7. En quatrième et dernier lieu, si l'Union locale des syndicats Confédération Générale du Travail de Lille et environs soutient que la décision attaquée a été prise dans le but de la contraindre à conclure un nouveau contrat de bail, elle n'est pas fondée à soutenir que les conditions d'occupation de l'ancienne bourse du travail, notamment l'absence de stipulation d'un loyer, devaient s'appliquer à un ensemble immobilier différent. L'organisation syndicale n'est pas davantage fondée à soutenir qu'il aurait été procédé à son relogement par mise en œuvre de la clause de force majeure alors que ce relogement s'inscrit dans un déménagement global des organisations syndicales auparavant hébergées à Lille dans les locaux de l'ancienne bourse du travail. En tout état de cause, il ne ressort d'aucune pièce du dossier que la condition relative à une occupation régulière des locaux mis à disposition par la commune de Lille dans la nouvelle bourse du travail serait étrangère à l'intérêt général alors qu'au demeurant, la subvention accordée au titre de l'année 2016 a été majorée, en comparaison à celle précédemment accordée au titre de l'année 2015, du montant du loyer annuel prévu par le bail en question. Le moyen tiré du détournement de pouvoir doit donc également être écarté.
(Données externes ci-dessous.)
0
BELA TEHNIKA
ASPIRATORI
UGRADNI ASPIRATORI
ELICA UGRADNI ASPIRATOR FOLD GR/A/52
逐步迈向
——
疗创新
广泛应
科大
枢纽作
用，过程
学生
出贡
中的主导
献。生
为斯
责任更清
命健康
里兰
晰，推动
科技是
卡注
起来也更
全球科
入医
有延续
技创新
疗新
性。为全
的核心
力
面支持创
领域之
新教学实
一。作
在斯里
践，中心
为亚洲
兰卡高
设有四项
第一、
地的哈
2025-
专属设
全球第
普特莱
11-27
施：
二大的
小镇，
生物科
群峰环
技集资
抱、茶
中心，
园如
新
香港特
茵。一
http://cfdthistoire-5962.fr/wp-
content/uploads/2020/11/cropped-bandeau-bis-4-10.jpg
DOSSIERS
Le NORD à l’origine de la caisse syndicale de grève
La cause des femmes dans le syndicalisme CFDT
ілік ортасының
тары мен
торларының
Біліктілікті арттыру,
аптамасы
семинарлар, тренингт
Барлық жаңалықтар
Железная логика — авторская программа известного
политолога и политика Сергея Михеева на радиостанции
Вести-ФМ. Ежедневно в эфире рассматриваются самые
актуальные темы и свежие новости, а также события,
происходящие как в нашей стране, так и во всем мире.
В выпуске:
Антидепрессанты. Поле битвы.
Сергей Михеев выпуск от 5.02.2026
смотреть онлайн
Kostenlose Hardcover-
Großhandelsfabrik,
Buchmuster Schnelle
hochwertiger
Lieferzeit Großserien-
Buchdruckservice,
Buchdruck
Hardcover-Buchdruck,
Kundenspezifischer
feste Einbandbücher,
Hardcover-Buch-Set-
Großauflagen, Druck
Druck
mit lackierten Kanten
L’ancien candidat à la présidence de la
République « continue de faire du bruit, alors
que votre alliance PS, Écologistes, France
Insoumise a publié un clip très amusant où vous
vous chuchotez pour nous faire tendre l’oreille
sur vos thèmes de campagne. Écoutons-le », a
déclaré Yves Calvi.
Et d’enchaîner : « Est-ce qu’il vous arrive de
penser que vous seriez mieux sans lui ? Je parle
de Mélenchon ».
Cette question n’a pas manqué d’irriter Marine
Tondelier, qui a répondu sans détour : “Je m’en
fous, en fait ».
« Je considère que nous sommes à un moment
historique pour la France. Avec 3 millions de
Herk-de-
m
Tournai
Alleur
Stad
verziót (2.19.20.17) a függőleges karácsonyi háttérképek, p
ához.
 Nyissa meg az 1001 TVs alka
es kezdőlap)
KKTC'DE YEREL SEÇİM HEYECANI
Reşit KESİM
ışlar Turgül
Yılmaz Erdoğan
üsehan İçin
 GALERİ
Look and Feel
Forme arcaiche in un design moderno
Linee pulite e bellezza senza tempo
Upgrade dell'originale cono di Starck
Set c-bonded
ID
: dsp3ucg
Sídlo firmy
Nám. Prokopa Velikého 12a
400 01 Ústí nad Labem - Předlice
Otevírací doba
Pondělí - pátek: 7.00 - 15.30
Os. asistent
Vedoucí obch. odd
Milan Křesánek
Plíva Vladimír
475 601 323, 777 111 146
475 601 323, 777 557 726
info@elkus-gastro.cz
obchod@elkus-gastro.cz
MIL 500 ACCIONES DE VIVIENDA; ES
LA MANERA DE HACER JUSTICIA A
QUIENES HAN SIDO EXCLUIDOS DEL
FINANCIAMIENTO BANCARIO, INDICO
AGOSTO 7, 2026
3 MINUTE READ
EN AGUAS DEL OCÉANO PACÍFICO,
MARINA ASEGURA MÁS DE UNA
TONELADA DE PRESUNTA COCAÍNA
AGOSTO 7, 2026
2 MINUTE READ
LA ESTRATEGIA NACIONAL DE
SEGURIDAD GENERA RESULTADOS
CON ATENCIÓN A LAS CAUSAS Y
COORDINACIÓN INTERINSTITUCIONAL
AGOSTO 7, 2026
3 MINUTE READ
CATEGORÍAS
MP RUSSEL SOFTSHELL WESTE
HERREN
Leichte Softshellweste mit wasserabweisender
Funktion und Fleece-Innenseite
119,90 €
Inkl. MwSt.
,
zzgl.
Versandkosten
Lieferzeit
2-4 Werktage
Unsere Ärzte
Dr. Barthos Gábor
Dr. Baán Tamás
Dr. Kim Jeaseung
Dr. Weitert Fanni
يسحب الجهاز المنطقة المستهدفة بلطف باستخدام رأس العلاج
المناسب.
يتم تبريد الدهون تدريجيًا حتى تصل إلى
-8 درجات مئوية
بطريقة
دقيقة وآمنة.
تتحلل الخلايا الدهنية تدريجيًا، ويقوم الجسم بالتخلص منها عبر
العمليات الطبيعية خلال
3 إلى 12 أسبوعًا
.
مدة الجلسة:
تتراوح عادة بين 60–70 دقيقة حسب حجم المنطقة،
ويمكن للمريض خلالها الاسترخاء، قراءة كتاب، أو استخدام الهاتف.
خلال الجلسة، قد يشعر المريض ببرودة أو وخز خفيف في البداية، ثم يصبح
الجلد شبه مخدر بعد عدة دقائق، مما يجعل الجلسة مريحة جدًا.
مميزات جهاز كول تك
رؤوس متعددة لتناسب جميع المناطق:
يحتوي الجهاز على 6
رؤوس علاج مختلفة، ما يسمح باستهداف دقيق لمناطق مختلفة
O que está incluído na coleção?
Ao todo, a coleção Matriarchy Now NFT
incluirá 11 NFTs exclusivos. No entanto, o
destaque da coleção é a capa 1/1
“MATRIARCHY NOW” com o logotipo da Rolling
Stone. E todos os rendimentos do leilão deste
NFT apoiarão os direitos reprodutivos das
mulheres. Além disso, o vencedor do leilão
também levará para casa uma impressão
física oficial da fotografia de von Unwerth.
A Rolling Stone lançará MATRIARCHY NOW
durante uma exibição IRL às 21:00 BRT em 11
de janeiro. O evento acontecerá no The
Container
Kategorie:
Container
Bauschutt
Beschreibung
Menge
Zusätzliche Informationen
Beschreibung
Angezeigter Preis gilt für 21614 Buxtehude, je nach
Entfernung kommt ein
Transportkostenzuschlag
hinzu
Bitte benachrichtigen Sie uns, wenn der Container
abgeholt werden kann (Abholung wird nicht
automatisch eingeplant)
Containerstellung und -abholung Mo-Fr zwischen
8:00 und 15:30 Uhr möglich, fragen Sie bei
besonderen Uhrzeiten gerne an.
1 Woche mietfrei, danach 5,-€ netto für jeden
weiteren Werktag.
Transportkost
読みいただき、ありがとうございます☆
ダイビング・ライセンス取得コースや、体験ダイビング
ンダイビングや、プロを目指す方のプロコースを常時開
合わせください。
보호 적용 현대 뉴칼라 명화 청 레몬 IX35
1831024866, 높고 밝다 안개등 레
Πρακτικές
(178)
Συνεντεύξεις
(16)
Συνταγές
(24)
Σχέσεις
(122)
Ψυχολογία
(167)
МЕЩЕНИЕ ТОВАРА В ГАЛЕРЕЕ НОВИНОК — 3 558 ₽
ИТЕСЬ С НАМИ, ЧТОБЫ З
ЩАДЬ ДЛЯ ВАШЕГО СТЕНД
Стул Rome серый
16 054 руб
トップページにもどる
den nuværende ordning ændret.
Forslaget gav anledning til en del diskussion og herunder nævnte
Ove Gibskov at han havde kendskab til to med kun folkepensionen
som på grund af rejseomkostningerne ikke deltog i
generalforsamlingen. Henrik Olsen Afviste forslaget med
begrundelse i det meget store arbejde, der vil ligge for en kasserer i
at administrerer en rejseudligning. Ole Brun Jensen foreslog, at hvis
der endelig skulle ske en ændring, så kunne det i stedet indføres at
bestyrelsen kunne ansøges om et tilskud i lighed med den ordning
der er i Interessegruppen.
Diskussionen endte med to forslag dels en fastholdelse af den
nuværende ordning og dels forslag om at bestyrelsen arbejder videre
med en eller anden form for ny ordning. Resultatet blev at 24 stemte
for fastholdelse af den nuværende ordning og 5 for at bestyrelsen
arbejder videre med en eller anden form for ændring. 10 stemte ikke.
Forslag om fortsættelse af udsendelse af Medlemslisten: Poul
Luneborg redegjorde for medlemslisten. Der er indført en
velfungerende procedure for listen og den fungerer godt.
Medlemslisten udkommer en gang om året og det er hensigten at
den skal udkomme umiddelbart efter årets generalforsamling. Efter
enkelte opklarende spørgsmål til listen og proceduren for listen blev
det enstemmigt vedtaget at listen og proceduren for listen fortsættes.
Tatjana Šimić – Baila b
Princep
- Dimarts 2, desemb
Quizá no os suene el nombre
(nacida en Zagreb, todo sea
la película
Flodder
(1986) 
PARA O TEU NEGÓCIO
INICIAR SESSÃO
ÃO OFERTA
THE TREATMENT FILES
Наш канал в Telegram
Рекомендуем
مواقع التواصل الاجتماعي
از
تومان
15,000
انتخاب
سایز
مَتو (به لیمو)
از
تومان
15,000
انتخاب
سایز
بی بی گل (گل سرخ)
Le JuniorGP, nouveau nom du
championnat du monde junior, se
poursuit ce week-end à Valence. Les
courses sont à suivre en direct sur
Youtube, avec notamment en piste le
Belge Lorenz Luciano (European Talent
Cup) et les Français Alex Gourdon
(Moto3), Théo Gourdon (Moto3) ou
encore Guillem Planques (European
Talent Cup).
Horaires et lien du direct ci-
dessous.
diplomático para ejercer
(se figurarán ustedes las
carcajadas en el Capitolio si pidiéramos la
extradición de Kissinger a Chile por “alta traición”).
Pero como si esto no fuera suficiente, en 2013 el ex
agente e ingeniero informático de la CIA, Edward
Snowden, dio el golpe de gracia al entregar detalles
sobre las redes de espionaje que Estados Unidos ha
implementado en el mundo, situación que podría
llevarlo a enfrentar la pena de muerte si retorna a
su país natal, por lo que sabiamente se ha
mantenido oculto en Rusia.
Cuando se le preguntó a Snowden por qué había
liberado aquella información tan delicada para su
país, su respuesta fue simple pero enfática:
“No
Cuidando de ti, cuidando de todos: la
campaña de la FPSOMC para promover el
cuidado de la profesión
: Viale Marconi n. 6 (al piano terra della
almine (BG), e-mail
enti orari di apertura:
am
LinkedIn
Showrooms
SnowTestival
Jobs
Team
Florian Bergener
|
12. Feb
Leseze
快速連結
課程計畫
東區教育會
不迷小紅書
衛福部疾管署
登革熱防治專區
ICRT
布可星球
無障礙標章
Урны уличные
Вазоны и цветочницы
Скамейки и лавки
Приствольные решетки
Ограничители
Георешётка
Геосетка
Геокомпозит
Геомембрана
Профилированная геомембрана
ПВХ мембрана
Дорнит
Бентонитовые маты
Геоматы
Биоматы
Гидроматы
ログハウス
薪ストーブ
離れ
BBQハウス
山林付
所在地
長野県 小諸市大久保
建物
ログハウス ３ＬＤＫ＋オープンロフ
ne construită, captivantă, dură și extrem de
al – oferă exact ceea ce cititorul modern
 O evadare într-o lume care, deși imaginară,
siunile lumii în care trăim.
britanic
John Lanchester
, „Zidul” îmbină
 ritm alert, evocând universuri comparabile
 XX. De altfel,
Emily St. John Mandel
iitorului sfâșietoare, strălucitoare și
8. Il résulte de ce qui a été dit aux points 2 à 7 que l'Union locale des syndicats Confédération Générale du Travail de Lille et environs n'est pas fondée à soutenir que c'est à tort que les premiers juges ont rejeté sa demande tendant à l'annulation de la décision du 12 décembre 2016 par laquelle le maire de Lille lui a refusé de faire procéder au versement de la subvention de fonctionnement votée au titre de l'année 2016 ainsi que, par voie de conséquence, les conclusions aux fins d'injonction dont cette demande était assortie.
En ce qui concerne les conclusions indemnitaires :
9. Il résulte de ce qui a été dit aux points 2 à 8 que la commune de Lille, en refusant de verser à l'Union locale des syndicats Confédération Générale du Travail de Lille et environs la subvention de fonctionnement au titre de l'année 2016, n'a commis aucune illégalité fautive susceptible d'engager sa responsabilité.
10. L'Union locale des syndicats Confédération Générale du Travail de Lille et environs n'est pas davantage fondée à invoquer la responsabilité sans faute de la commune de Lille au titre de la rupture d'égalité devant les charges publiques, alors qu'ainsi qu'il a été énoncé au point 5 du présent arrêt, toutes les organisations syndicales auxquelles la commune de Lille a décidé d'octroyer une subvention de fonctionnement au titre de l'année 2016 ont été soumises aux mêmes conditions subordonnant le versement de cette subvention.
11. Il résulte de ce qui a été dit aux points 9 à 10, sans qu'il soit besoin de se prononcer sur la fin de non-recevoir opposée par la commune de Lille tirée du défaut de liaison du contentieux, que les conclusions indemnitaires présentées par l'Union locale des syndicats Confédération Générale du Travail de Lille et environs doivent être rejetées.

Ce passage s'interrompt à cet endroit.